Of the records that follow, copy only the lines from the line containing "19.30 // KAPUNYITÁS" to the line containing "Max létszám :50fő", both included, exactly as written.
------------------------------------------------
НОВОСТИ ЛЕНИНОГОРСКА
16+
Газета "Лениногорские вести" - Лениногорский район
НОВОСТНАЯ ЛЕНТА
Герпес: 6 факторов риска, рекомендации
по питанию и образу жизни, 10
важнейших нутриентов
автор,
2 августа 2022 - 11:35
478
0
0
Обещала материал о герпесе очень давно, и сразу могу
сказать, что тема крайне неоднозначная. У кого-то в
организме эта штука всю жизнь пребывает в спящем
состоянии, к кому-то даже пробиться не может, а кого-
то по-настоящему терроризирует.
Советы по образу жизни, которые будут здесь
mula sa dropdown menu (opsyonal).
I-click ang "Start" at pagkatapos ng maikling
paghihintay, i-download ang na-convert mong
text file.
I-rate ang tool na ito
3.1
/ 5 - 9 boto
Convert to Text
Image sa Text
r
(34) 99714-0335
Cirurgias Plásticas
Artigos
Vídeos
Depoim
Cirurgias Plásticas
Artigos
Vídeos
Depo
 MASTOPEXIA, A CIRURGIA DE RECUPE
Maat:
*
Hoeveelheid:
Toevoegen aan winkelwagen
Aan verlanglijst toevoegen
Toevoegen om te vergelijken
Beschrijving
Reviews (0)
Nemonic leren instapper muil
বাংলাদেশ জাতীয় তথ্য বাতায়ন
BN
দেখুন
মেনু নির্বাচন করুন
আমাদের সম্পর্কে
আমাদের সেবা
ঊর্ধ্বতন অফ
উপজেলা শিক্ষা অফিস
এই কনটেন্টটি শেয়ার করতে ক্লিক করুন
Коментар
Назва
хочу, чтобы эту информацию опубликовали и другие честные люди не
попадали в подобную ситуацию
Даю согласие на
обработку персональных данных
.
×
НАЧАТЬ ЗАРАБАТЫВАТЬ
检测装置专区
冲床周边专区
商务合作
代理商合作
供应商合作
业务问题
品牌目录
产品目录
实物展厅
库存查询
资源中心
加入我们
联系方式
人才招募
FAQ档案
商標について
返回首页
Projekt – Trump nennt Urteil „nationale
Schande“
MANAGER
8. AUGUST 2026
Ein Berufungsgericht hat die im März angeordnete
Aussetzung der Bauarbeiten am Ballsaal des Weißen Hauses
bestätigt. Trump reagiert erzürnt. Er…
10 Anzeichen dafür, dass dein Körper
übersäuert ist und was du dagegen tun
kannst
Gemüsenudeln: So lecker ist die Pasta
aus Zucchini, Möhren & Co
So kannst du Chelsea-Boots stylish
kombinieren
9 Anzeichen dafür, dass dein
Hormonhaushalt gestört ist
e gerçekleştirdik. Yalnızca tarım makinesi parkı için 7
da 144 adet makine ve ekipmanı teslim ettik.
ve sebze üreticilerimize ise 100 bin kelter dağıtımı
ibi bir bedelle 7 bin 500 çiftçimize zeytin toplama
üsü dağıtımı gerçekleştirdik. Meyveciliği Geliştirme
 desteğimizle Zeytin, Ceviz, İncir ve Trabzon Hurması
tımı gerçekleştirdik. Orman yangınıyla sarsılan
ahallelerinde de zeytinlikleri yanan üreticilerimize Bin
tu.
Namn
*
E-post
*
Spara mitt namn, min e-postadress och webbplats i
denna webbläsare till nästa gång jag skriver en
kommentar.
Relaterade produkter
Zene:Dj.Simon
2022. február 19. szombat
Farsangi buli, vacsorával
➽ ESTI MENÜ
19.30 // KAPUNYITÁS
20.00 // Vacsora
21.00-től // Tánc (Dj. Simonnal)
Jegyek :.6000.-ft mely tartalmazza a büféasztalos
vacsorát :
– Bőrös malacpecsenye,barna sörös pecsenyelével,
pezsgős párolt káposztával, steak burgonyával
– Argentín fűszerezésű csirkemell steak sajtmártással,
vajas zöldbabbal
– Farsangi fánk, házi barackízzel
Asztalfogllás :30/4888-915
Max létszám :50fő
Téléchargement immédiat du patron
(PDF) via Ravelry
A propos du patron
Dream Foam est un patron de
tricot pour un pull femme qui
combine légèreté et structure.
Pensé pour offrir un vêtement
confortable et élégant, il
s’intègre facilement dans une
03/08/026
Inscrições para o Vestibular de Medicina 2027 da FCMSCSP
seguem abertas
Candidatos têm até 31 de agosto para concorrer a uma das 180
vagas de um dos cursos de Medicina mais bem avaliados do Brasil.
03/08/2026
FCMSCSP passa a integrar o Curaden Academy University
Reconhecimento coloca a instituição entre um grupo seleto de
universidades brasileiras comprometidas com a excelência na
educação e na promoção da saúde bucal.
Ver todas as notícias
------------------------------------------------
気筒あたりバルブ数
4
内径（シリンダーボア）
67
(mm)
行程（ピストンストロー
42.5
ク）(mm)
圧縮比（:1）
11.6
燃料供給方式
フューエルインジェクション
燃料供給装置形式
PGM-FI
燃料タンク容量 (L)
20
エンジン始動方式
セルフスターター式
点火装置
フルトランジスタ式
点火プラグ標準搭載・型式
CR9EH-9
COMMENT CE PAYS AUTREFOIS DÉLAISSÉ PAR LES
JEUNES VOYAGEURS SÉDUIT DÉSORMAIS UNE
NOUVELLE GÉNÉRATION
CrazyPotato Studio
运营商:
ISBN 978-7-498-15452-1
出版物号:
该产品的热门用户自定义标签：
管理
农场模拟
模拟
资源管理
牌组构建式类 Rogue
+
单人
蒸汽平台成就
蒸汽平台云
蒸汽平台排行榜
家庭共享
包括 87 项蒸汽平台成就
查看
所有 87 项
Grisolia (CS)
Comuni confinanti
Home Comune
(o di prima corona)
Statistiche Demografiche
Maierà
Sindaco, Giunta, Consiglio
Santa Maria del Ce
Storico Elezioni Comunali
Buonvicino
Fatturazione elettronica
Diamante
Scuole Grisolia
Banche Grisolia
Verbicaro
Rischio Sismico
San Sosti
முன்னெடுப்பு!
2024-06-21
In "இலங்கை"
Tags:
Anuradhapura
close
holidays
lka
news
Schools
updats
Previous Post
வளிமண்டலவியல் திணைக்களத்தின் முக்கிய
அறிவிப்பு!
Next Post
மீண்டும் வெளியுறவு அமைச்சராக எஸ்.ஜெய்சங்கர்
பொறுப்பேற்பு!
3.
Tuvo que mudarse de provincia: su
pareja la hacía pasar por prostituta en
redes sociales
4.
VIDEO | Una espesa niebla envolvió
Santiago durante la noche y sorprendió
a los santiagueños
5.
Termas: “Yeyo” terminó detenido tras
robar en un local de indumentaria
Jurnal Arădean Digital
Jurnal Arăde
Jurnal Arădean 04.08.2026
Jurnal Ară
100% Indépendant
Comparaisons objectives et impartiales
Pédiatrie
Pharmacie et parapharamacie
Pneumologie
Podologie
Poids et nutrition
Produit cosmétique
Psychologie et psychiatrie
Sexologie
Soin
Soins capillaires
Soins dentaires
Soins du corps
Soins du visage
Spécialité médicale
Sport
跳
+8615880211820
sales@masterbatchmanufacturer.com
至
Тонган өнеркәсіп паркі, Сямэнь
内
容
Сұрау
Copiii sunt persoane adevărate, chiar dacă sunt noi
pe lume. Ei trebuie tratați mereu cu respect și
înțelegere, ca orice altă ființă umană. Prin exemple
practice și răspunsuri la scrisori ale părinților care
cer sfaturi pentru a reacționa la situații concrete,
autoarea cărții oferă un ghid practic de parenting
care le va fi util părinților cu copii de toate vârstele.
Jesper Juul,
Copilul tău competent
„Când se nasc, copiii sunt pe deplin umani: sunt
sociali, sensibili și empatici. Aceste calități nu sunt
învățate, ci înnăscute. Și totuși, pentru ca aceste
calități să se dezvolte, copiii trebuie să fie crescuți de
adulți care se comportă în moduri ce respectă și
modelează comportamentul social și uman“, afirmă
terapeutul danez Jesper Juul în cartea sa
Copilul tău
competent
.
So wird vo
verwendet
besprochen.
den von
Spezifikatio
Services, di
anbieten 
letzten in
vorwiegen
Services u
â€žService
------------------------------------------------
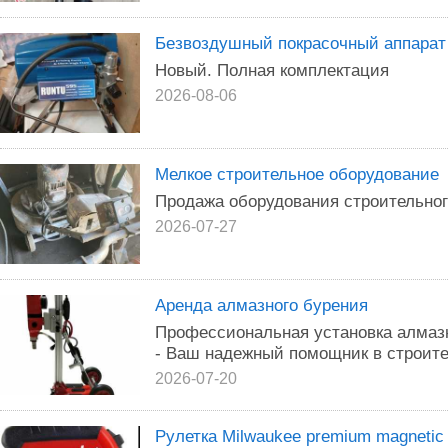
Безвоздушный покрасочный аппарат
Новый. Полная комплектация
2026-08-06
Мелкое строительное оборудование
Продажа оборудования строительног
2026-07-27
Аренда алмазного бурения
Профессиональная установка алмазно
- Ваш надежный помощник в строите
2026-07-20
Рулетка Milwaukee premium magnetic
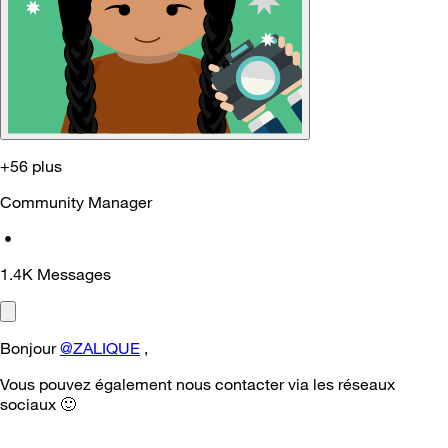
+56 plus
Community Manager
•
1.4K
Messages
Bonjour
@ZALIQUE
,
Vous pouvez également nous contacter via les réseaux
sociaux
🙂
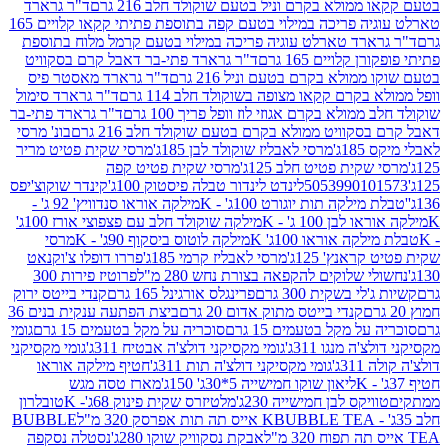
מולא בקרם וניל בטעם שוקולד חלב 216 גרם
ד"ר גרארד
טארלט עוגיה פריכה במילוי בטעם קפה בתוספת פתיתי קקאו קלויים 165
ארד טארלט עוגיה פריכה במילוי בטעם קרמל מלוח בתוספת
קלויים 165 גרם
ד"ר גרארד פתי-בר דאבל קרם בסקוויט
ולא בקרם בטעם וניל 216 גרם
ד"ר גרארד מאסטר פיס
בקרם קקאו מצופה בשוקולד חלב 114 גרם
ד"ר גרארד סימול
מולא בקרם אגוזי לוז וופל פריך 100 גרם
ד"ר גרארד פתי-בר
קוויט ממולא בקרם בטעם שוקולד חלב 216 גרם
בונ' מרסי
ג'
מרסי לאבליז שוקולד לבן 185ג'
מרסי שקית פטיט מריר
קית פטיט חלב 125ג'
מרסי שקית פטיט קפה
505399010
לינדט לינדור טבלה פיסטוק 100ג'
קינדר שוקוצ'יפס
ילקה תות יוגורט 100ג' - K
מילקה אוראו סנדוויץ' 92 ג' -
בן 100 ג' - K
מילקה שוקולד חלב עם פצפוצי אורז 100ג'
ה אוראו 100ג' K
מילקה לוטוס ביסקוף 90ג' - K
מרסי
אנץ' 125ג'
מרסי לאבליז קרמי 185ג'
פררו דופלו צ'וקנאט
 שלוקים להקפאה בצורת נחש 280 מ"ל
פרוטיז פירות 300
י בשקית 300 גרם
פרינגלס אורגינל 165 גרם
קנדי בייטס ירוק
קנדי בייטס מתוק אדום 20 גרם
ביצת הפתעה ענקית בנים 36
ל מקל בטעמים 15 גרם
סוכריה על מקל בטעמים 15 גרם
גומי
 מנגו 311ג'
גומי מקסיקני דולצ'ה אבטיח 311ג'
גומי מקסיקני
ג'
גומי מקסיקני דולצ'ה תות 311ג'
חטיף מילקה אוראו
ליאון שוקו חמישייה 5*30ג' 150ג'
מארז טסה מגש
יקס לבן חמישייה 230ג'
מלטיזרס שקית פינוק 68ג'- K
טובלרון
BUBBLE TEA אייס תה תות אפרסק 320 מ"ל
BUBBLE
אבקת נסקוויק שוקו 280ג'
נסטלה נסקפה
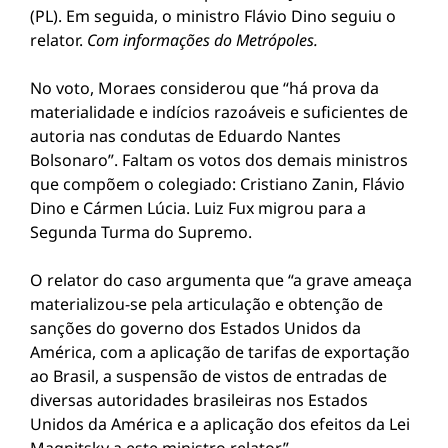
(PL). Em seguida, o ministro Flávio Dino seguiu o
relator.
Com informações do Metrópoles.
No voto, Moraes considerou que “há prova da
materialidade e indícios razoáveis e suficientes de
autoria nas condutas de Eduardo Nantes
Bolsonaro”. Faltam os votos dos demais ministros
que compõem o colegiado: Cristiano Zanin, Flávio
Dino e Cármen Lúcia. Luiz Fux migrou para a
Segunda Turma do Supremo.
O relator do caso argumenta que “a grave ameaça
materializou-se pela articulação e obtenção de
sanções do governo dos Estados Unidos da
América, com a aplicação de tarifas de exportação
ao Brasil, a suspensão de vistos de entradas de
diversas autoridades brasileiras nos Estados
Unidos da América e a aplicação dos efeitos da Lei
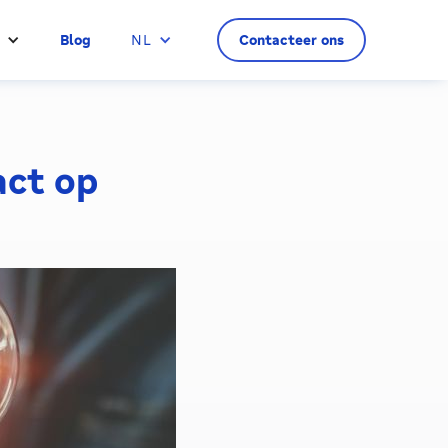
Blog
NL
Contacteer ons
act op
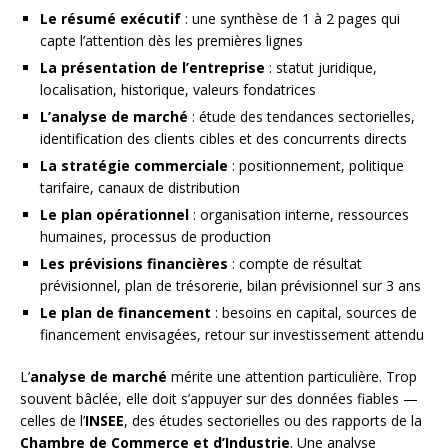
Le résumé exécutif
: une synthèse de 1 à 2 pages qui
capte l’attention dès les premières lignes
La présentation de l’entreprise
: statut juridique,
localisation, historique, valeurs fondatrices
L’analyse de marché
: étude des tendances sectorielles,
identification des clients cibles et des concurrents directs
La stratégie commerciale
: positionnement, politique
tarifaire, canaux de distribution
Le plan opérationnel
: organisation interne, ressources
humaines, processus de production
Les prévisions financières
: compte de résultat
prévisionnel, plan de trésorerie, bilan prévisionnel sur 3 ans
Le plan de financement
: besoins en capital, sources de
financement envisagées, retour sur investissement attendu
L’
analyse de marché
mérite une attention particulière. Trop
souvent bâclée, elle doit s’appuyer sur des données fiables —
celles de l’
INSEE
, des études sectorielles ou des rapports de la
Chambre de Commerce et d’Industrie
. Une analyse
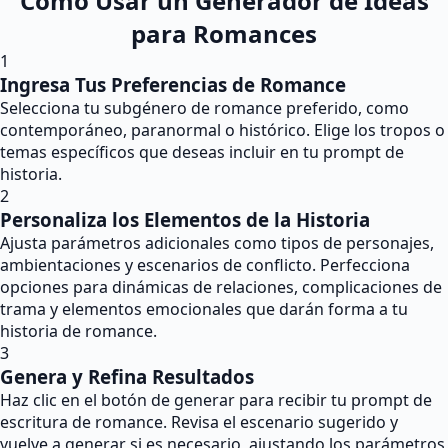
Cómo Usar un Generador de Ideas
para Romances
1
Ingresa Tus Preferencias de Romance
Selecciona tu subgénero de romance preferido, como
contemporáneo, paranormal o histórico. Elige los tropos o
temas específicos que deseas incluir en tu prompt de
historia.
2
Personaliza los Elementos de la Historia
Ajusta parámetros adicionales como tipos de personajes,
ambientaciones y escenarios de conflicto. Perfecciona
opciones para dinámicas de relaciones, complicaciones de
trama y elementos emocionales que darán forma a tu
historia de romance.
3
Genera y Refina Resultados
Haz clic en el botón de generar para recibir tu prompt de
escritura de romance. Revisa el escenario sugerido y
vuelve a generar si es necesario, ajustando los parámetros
------------------------------------------------
Task response →
19.30 // KAPUNYITÁS
20.00 // Vacsora
21.00-től // Tánc (Dj. Simonnal)
Jegyek :.6000.-ft mely tartalmazza a büféasztalos
vacsorát :
– Bőrös malacpecsenye,barna sörös pecsenyelével,
pezsgős párolt káposztával, steak burgonyával
– Argentín fűszerezésű csirkemell steak sajtmártással,
vajas zöldbabbal
– Farsangi fánk, házi barackízzel
Asztalfogllás :30/4888-915
Max létszám :50fő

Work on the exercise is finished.